Rather, than having wanderlust about the lost arc or being chased by a giant rock, I got all dolled up. I placed by tortoise shell glasses on, which accentuated my navy blue pea coat.
Something was missing. I dug deep in the far reaches of my closet. My archaeological dig did not produce a missing link to the T-Rex family, but I did find a precious relic.
“My red tie, here you are, ” I said to myself. I tied it over my grey blue shirt and put my favorite grey cardigan on. It was more Upper West Side than Indiana Jones, but it was most fitting for adventure seeking in the city.
I gained fuel at my favorite diner on Amsterdam Ave. Afterwards; I walked up 72nd Street toward Central Park. In the midst of snow and intense grey, New York lacked color. It was the equivalent of fading into an old black and white film. The only hint of color was leaping from my fiery red tie.
The pitter pater of snow persisted. I reached the imposing apartment blocks of Fifth Avenue. Snow banks, Barney’s NY shopping bags and well-heeled ladies in fur coats created a most quintessential Upper East Side memory.
I walked toward Lexington Avenue with the intent to grab the 4/5 train downtown for an afternoon nosh (snack) and cappuccino. While craving my adrenaline rush from a coffee bean, I experienced a cinematic moment. Truman Capote referred to Lexington Ave as charmless.
Walking from the East seventies to the fifties. Lex (which I walked on a million times or so. Lex is how we refer to it here) was actually proving to be quiet lovely. Old bookshops, cafes, mom n’ pop restaurants, pre-war buildings and side streets with imposing brownstones birthed a classically New York scene.
I saw the F train station at 63rd street. “How wonderful, I’ll take the F train to the Lower East Side,” said I. When I reached the station, it was a confusing mismatch of platforms and escalators.

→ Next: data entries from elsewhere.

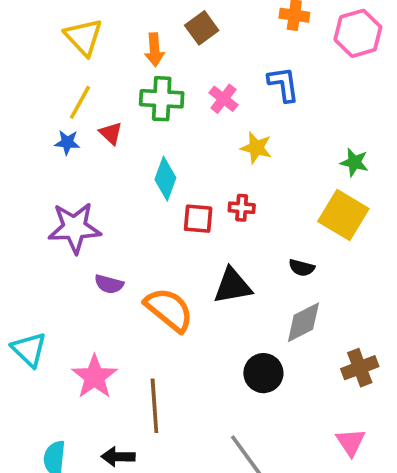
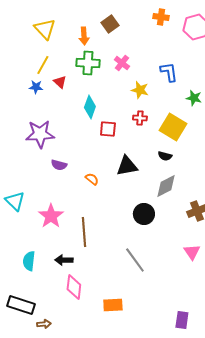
blue L-shape: (283, 84) -> (169, 72), moved
red cross: (242, 208) -> (140, 118), moved
yellow square: (343, 215) -> (173, 127), moved
orange semicircle: (169, 310) -> (92, 179), size x0.5

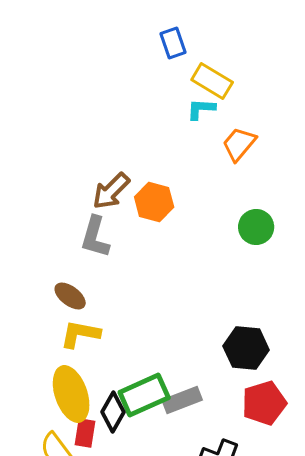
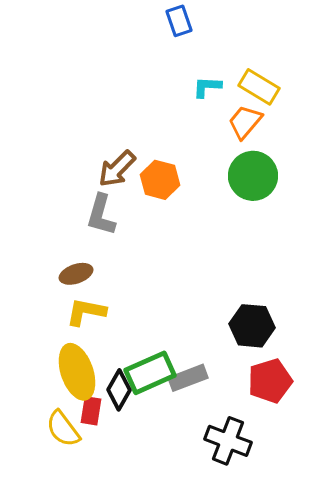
yellow rectangle: (212, 81) -> (259, 87), moved
green circle: (256, 227) -> (253, 176), moved, size x1.4
brown ellipse: (70, 296) -> (76, 274), turned -56

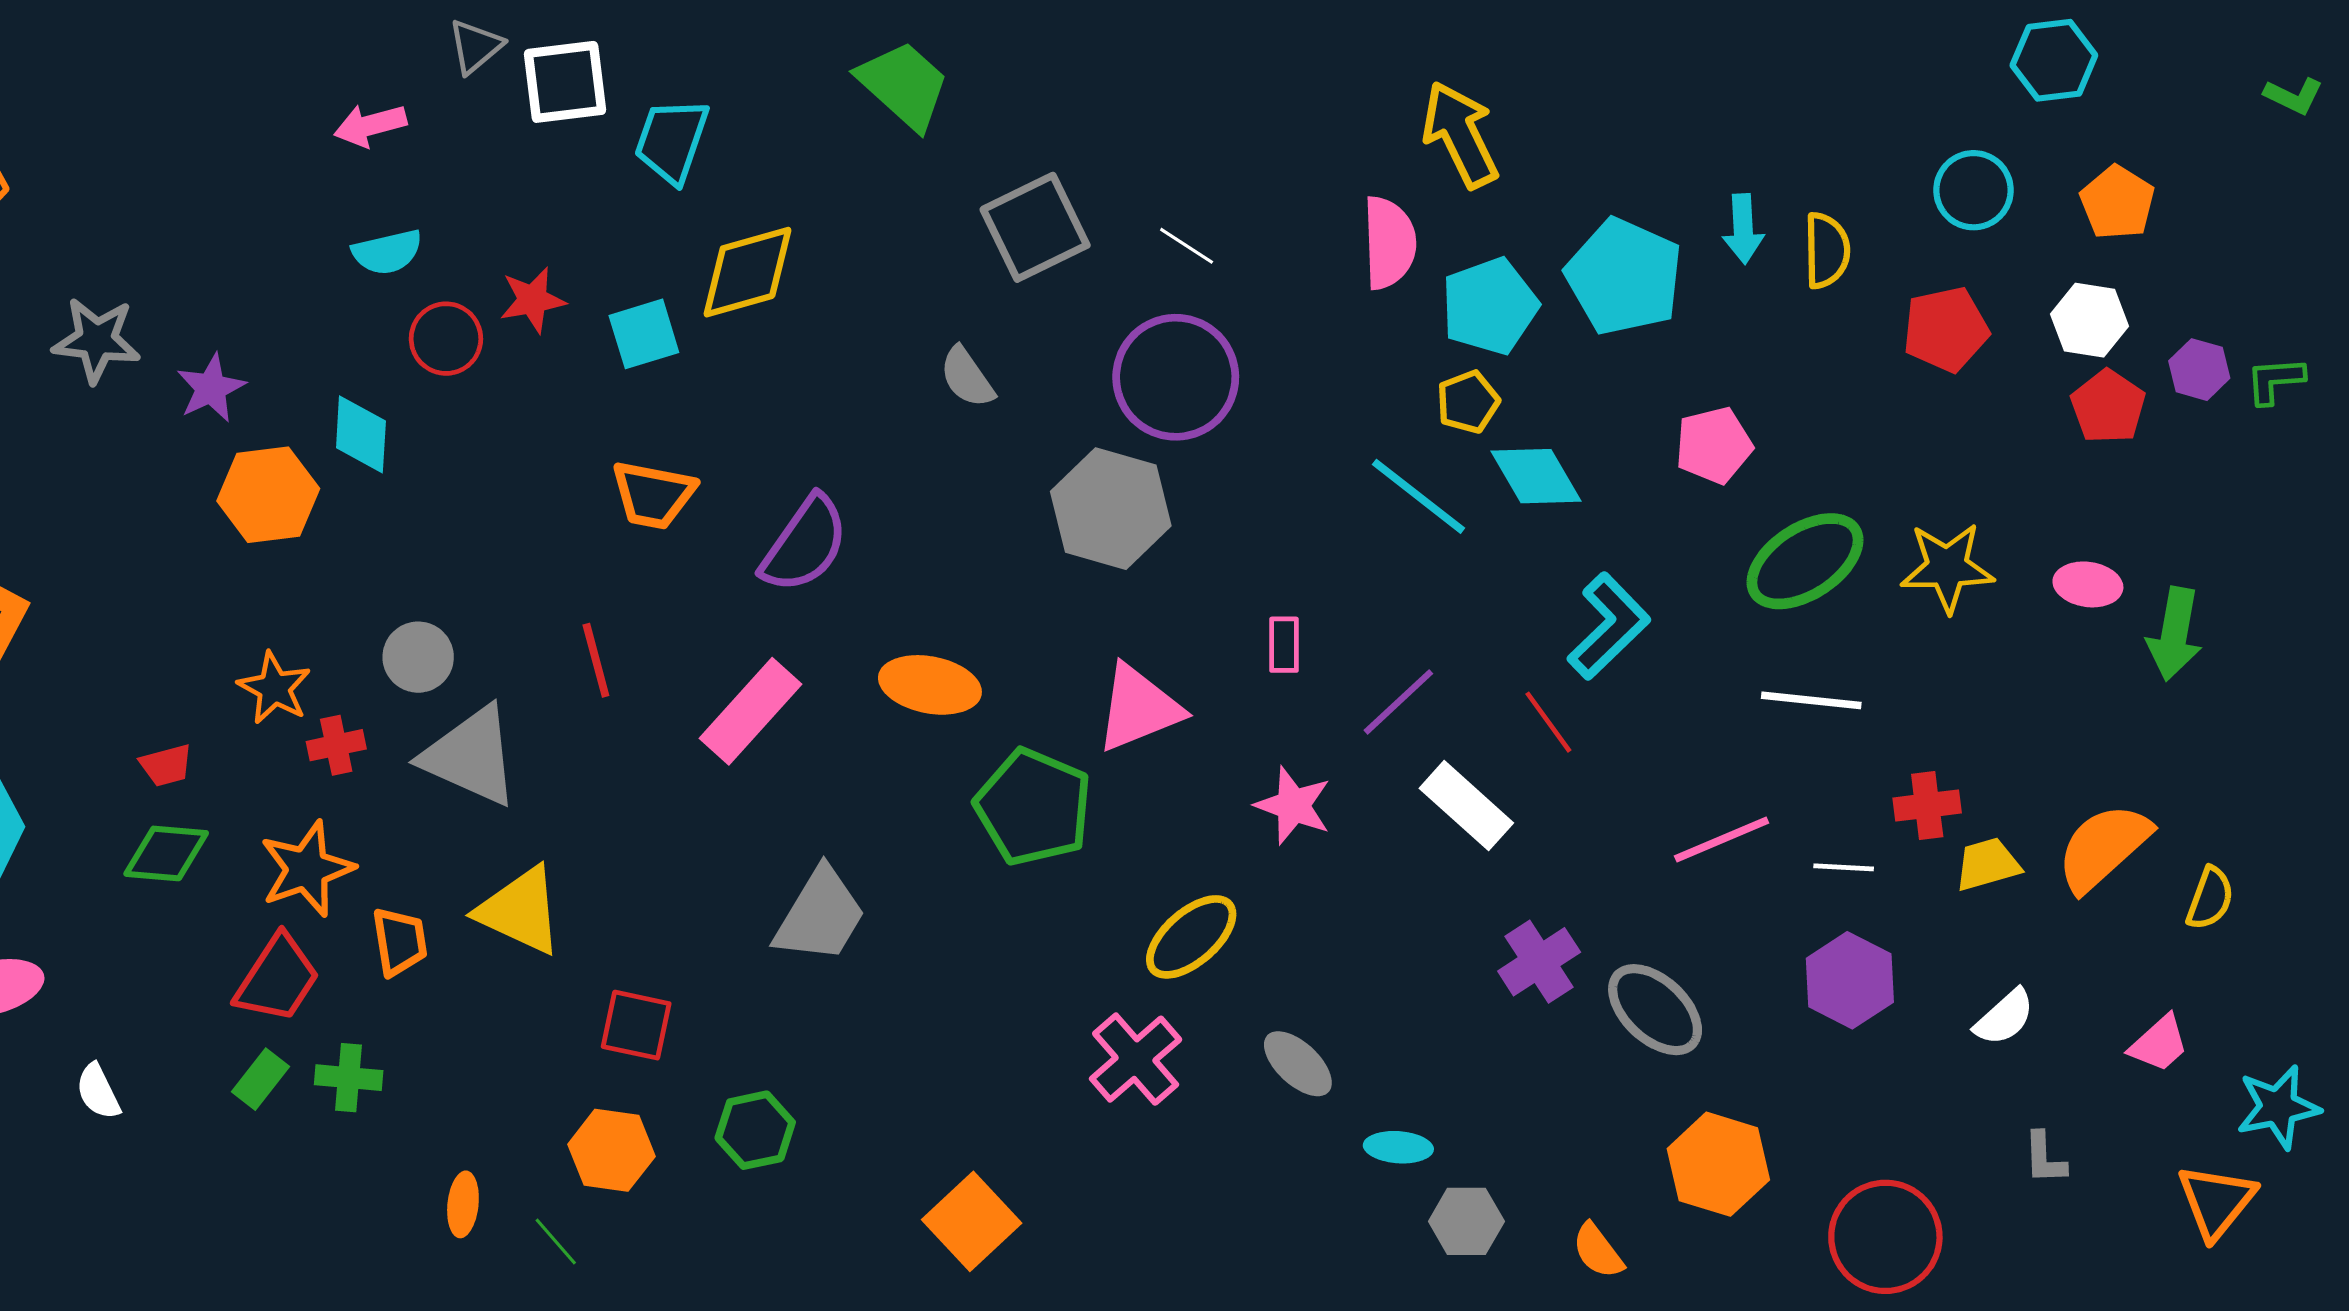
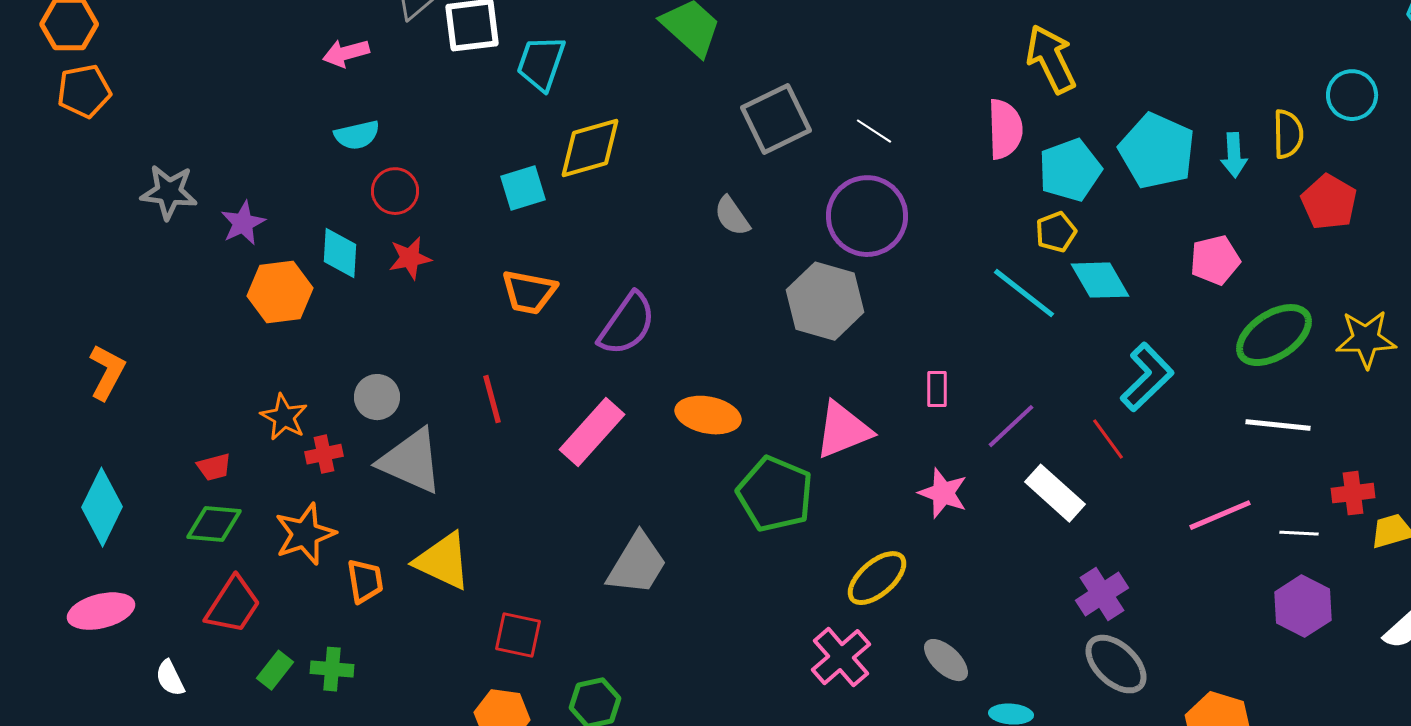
cyan circle: (1974, 190) -> (1352, 95), moved
cyan arrow: (1743, 229) -> (1234, 155), moved
red star: (533, 300) -> (410, 258), moved
red pentagon: (1946, 329) -> (1329, 202), moved, turned -30
red trapezoid: (277, 979) -> (233, 605), moved
gray ellipse: (1655, 1010) -> (1116, 664), moved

In my whole history in New York, I had only been lost on the subway once.
This time around, the lack of platform signs indicating uptown/downtown confused me. I was officially lost in translation and on a Queens bound F train. Rather than becoming flustered, I thought to myself ” oh this train stops in Roosevelt Island (an island in the middle of the East River), I’ll just switch over to a downtown train there.
When I stepped off the subway at Roosevelt Island, curiosity captured my heart. I saw another intense set of escalators, which were so high, I wondered if I would be dancing in a sea of clouds.
The explorer in me wanted to see a part of the city, which I had never explored before. As I leaped out of the F train station, the snow morphed into a light dusting of frost.
Roosevelt island was filled with steel and glass modern apartments. However, one sight would be the red tie to an otherwise colorless day.
My eyes met the Queens-borough Bridge. It jutted across the island. The tram moved slowly (there’s a tram which takes residents from Roosevelt to Manhattan) in the midst of the background of the Manhattan skyline.
It provided me with the holy grail of New York memories. I strolled around the island a bit and finally headed downtown. After entering the subway, I could officially say “I’ve been on Roosevelt Island.
After exiting the Second Avenue subway station, I marveled at the grey skies. The snow stopped. I walked toward a coffee shop, which had vintage rock n’ roll posters and plenty of electrical outlets (to charge my phone). While trying to resist the temptation of heading inside Katz’s, an epiphany came into my brain.
That particular day with it’s snow filled skies, Kodak worthy pictures of the Queens borough bridge & overall happy spirit, will remain one of those special nostalgic memories. “Wow, sometimes, I really am the Indiana Jones of Manhattan. If Indiana Jones wore a bunch of cardigans and wrote a blog, of course,” said I.